Selasa, 06 November 2007

khasanah budaya

Musik Janeng Diambang Kematian
Oleh : Fatkhul Anas*)

Memahami tradisi Jawa membutuhkan waktu bertahun-tahun untuk menganalisisnya. Pasalnya, tradisi Jawa begitu kompleks dan luas. Sampai-sampai Niels Mulder (1983) dalam penelitiannya mengenai kebudayaan Jawa menyimpulkan bahwa tradisi kejawen adalah sangat kaya dan mencakup suatu kepustakaan luas yang meliputi paling kurang seribu tahun, dari yang paling kuno berupa sumber-sumber yang sangat berbau Sansekerta lewat laporan-laporan sejarah dan setengah sejarah, seperti misalnya Pararaton dan Nagarakertagama serta Babad Tanah Jawi yang berjilid-jilid banyaknya, lewat risalah mistik dan keagamaan yang tak terhitung jumlahnya dimana pengaruh islam secara bertahap menjadi semakin nyata, sampai ke Serat Centhini dan karya-karya abad sembilan belas lainnya oleh pujangga-pujangga keraton seperti Ranggawarsita, Wedhatama, terus ke karya-karya dari para pemikir abad ke-20 seperti Ki Hajar Dewantara dan Ki Ageng Soerjomentaram dan tulisan dari pengarang-pengarang novel masa kini. Dengan kata lain, tradisi kejawen merupakan tradisi yang berkesinambungan yang sepenuhnya hidup (lihat Pribadi dan Masyarakat Jawa, hal.16).

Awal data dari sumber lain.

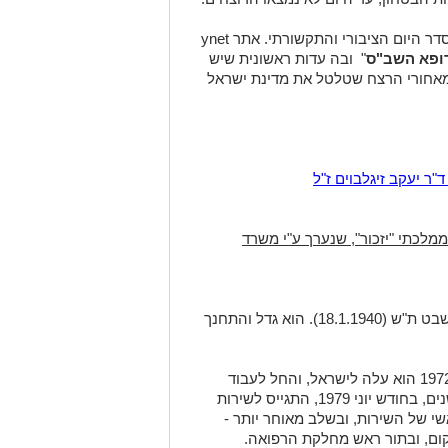
כעת, לאחר 25 שנה עלתה שוב הפרשה לסדר היום הציבורי והתקשורתי. אתר ynet
ופא השב"ס
" ובה עדות ראשונית שיש
 מאחורי הרצח שטלטל את מדינת ישראל
ר יעקב זיגלבוים ז"ל
לכתי "יזכור", שנערך ע"י משרד
בשבט ת"ש
(18.1.1940)
. הוא גדל והתחנך
משבגר, למד יעקב והוסמך כרופא. בשנת 1972 הוא עלה לישראל, והחל לעבוד
בבית החולים "אסף הרופא". לאחר שבע שנים, בחודש יוני 1979, התגייס לשירות
י של השירות, ובשלב מאוחר יותר -
ום, ובתור ראש מחלקת הרפואה.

Melihat tradisi Jawa yang begitu kompleksnya, belum mengenai seni wayang, musik, tari, dan sebagainya, tak heran jika tradisi tersebut hingga sampai hari ini masih eksis. Janeng adalah salah satu contohnya. Ia adalah sejenis kesenian musik Jawa bernuansa agama islam. Janeng saat ini masih dapat ditemukan di daerah Jawa Tengah dan Yogyakarta meski pun bertahan didaerah pinggiran dan pedesaan. Musik ini tergolong menarik dan langka. Yang mampu bermain dalam kesenian ini rata-rata para orang tua atau sesepuh. Peralatan yang dipakai sederhana. Hanya beberapa alat pukul seperti beduk kecil, rodad, dan calung. Senandung lagu yang dibawakan adalah lagu-lagu sholawat dengan lirik lagu Jawa kuno. Musik ini enak dinikmati saat malam hari. Sebab lagu-lagunya bernadakan lagu-lagu sendu dan klasik, bukan bernuansa pop atau rok seperti sekarang. Biasanya musik ini ditemukan ditempat orang yang mempunyai hajat misalnya mantenan, sunatan, atau selametan lainnya.

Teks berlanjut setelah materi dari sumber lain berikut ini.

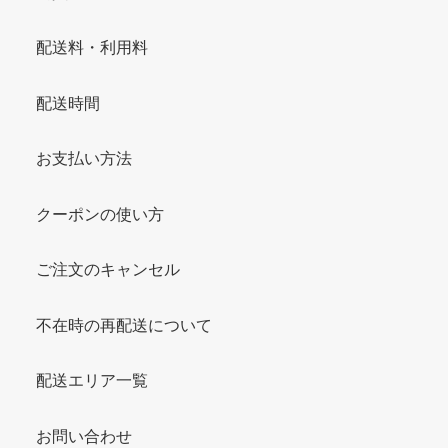
配送料・利用料
配送時間
お支払い方法
クーポンの使い方
ご注文のキャンセル
不在時の再配送について
配送エリア一覧
お問い合わせ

Musik Janeng merupakan musik Jawa yang boleh dikatakan memiliki “keotentikan” tersendiri. Pasalnya, musik Janeng tetap bertahan dalam nuansa klasiknya tanpa adanya intervensi dari musik modern. Berbeda dengan campur sari yang telah mengalami untervensi dari musik modern. Penggunaan instrumen modern seperti gitar, orgen, drum, telah mewarnai musik campur sari. Nada lagu-lagunya pun banyak yang bernuansa pop, dangdut, dan aliran lainnya. Didi Kempot sebagai ikon campur sari modern banyak mengusung lagu-lagu maupun nada-nada campur sari modern dengan berbagai modelnya. Selain itu campur sari pun telah mampu dipopulerkan melalui dunia pertelevisian bahkan terkadang ramai dibicarakan dalam media massa. Berbeda dengan Janeng yang tetap bertahan dengan alat musik rodad, beduk kecil, dan calung. Betul-betul steril dari instrumen modern. Publikasinya pun terbatas. Hanya orang-orang disekitar kelompok kesenian tersebut yang mampu menikmatinya. Atau orang-orang yang sengaja mengundang kelompok Janeng pada acara selametannya.

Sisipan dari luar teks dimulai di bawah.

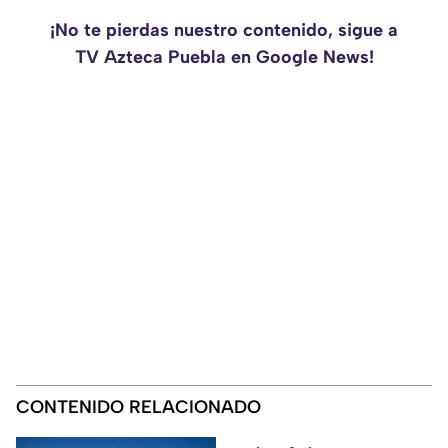
¡No te pierdas nuestro contenido, sigue a
TV Azteca Puebla en Google News!
CONTENIDO RELACIONADO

Disinilah hal yang menarik untuk dikaji. Meski dihantam dengan berbagai perubahan zaman, musik Janeng tetap berdiri dengan idealismenya tanpa sedikitpun goyah oleh perguliran zaman. Ditengah orang-orang yang ramai memikirkan materialisme, hedonisme, dimana segala sesuatu diukur dengan uang, musik Janeng tak sedikitpun tergores dengan hal semacam itu. Meski para pemainnya tidaklah dibayar atau hanya ala kadarnya saat mereka mentas dan hanya diberikan makan dan minum secukupnya, mereka tetap mementaskan Janeng-nya dengan senang hati. Pertimbangan mereka bukalah materi, namun bagaimana agar orang yang mengundang dan pendengarnya merasa puas menikmatinya. Atau dengan kata lain bukanlah hal material-fisikal yang ingin mereka peroleh namun unsur nilai-nilai baik nilai keindahan, kenyamanan, kepuasan, maupun nilai keluhuran budaya yang mereka junjung. Mereka betul-betul puas dengan segala nilai itu. Jadi tak perlu ada tuntutan lainnya.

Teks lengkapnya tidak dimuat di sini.